- Born: 5 June
- Education: Wesley Girls' High School Tarkwa Secondary School Ghana Institute of Journalism

= Emma Morrison =

Ghanaian media personality

Emma Morrison is a Ghanaian television personality and media professional.

She started her media career, working with TV3 Ghana when the station was established in 1997 as a news reporter and a newscaster.

== Early life ==
She was born on 5 June and is the third child of her mother and the seventh of her father. Her father was Jacob Morrison and her mother is Victoria Morrison. Her father has thirteen children, eleven girls and two boys.

== Education ==
Morrison went to two primary schools in London, United Kingdom: Dollis Junior School in Mill Hill, and Childs Hill School in Barnet. After moving to Ghana, she studied at Goldfields Preparatory School, Wesley Girls' Senior High School and Tarkwa Secondary School. She went on to the Ghana Institute of Journalism.

== Career ==
She started her media work with TV3 in 1997 as a reporter/newscaster, rising through the ranks to become the general manager for news and sports at TV3.

She later became the editor of Joy News TV.

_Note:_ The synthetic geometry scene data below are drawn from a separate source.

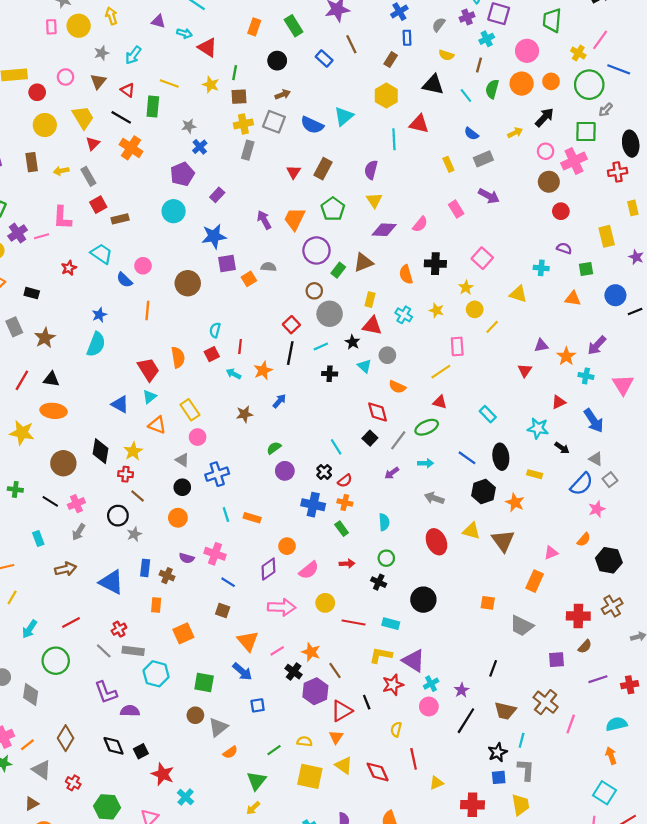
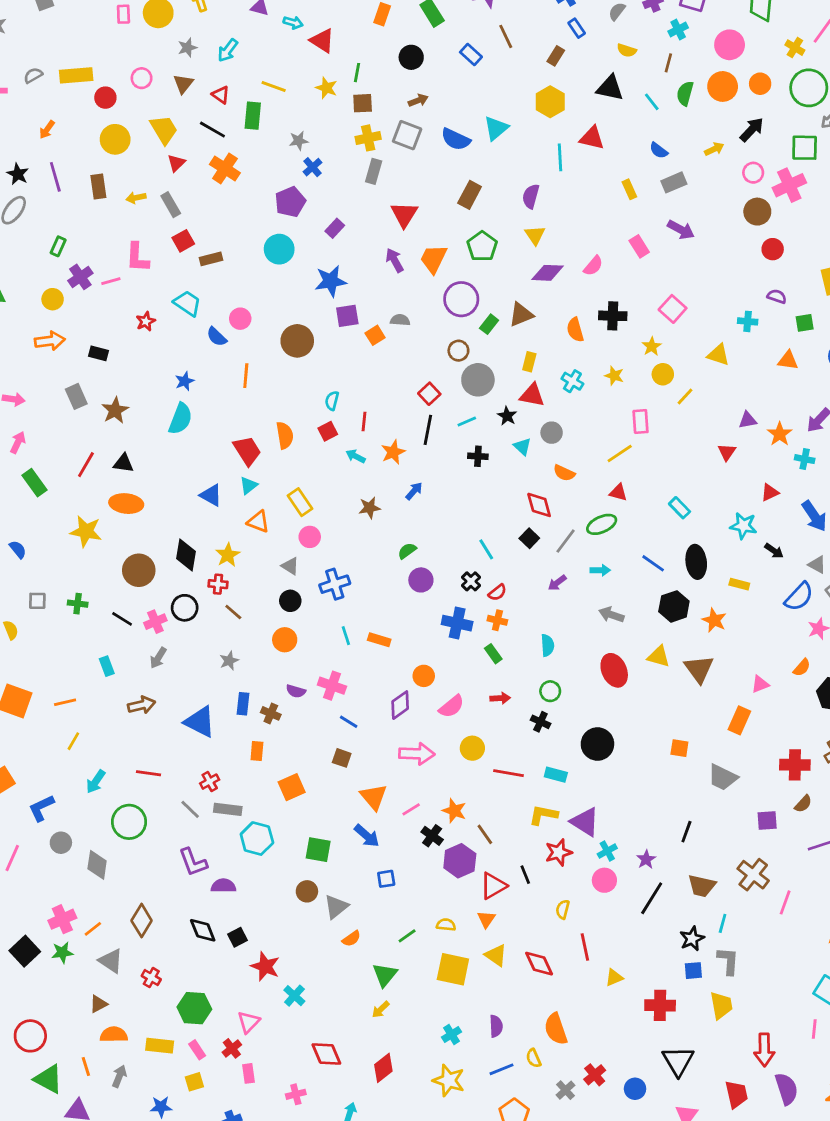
blue rectangle: (407, 38) -> (577, 28), turned -32
red triangle: (294, 172) -> (404, 214), moved, size x1.5
black circle: (118, 516) -> (185, 608), moved
red line: (71, 623) -> (148, 773), turned 36

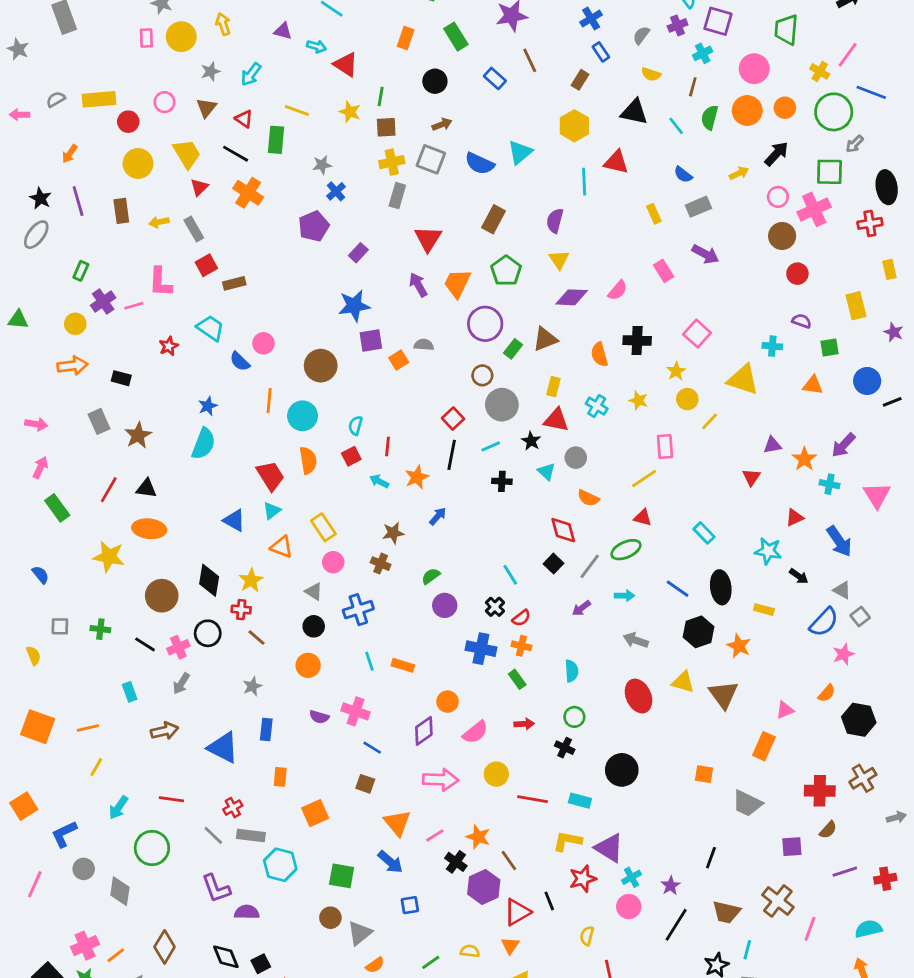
cyan circle: (279, 249) -> (303, 416), moved
yellow triangle: (718, 355) -> (743, 380), size x1.4
brown cross: (271, 713) -> (381, 564), moved

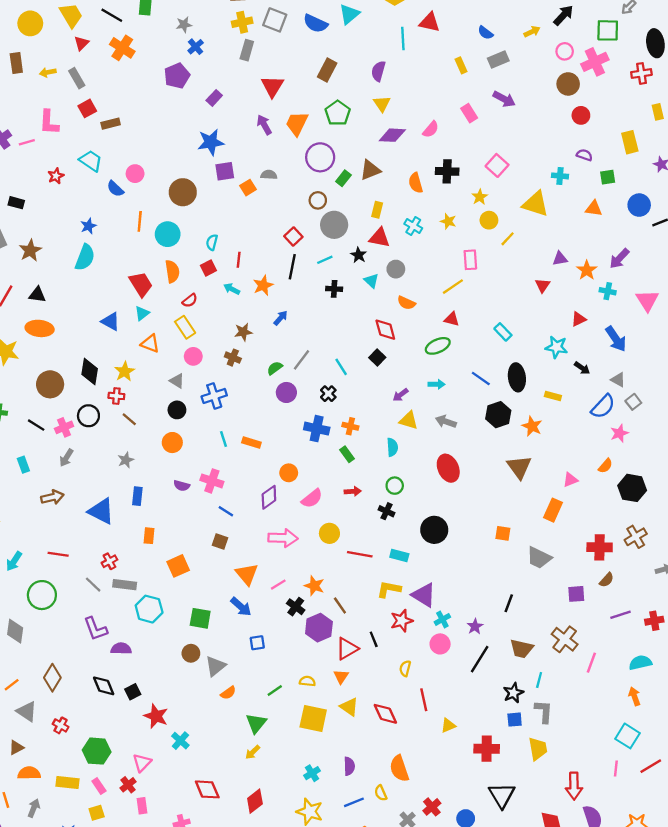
gray line: (590, 566) -> (302, 360), moved
red semicircle: (521, 618) -> (190, 301), moved
yellow triangle: (683, 682) -> (409, 420), moved

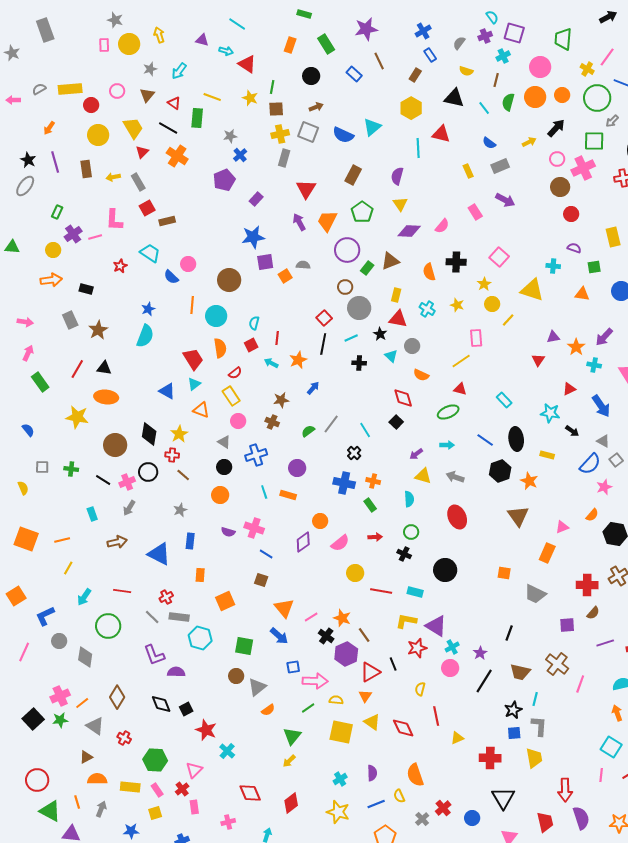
purple circle: (286, 392) -> (297, 468), moved
pink arrow: (283, 538) -> (315, 681), moved

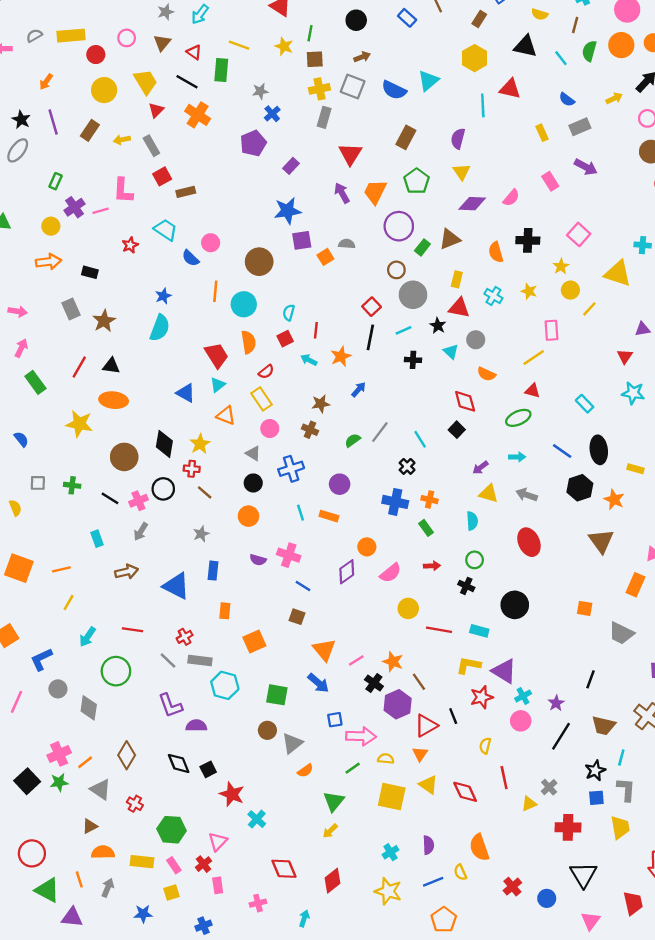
brown rectangle: (86, 169) -> (90, 130), turned 42
cyan star: (550, 413) -> (633, 393), moved
gray cross: (422, 819) -> (549, 787), moved

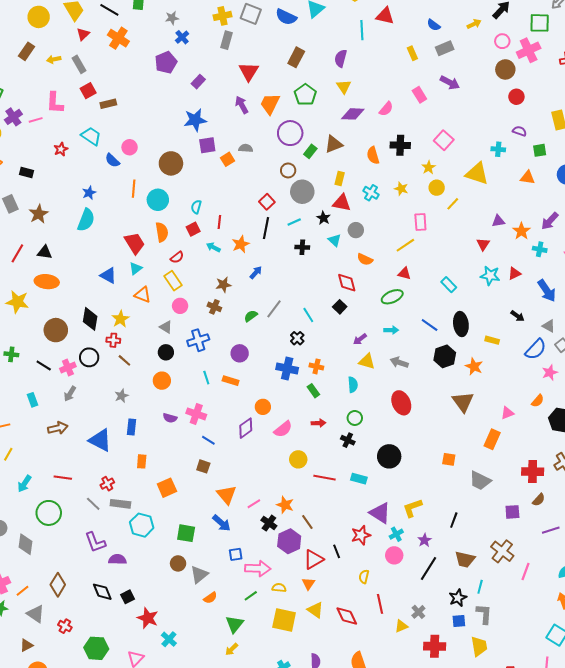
yellow L-shape: (469, 665) -> (412, 508), moved, turned -30

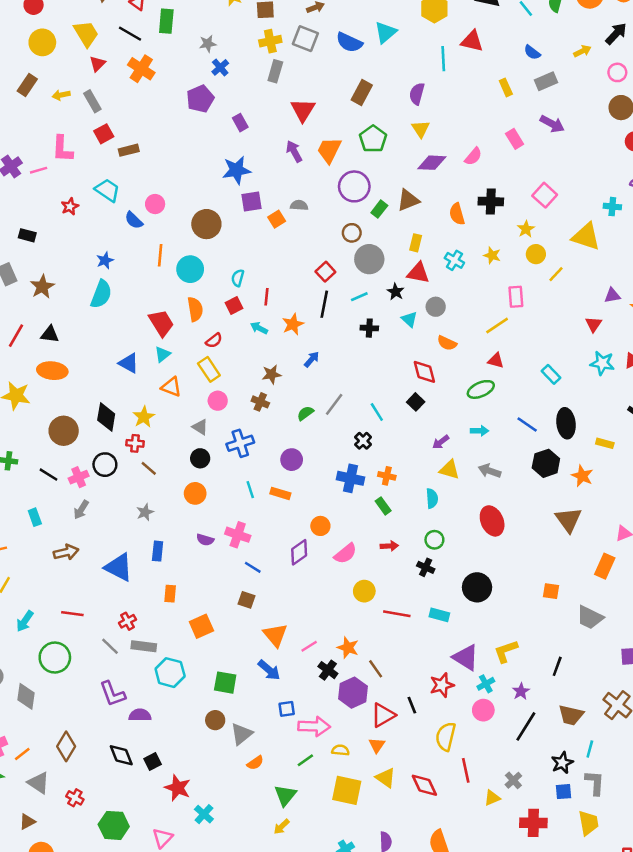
purple rectangle: (198, 82) -> (240, 123), turned -72
yellow semicircle: (364, 577) -> (446, 736), size x1.6

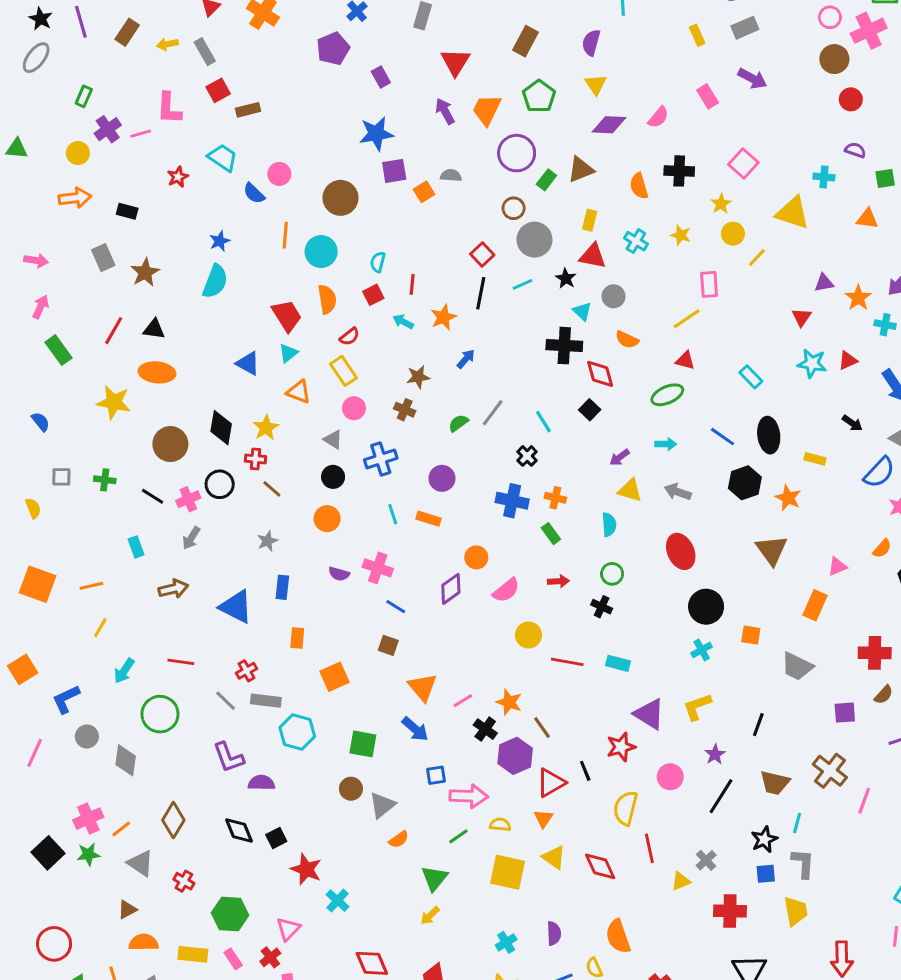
black cross: (369, 328) -> (564, 346), moved, size x1.6
black circle: (477, 587) -> (706, 607), moved
cyan cross: (486, 684) -> (702, 650), moved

She is the group head of business programming, radio, TV, IM at Multimedia Group Ltd and doubles as consultant, executive producer for News Generation. Morrison joined Gold Fields Ghana as corporate affairs head.

== Awards ==
She has won awards: Newscaster of the Year, TV Personality of the Year, and her news programme News 360 won TV News Programme of the Year. In 2019 she was named the Corporate Personality of the Year at the Glitz Ghana Women of the Year Honours.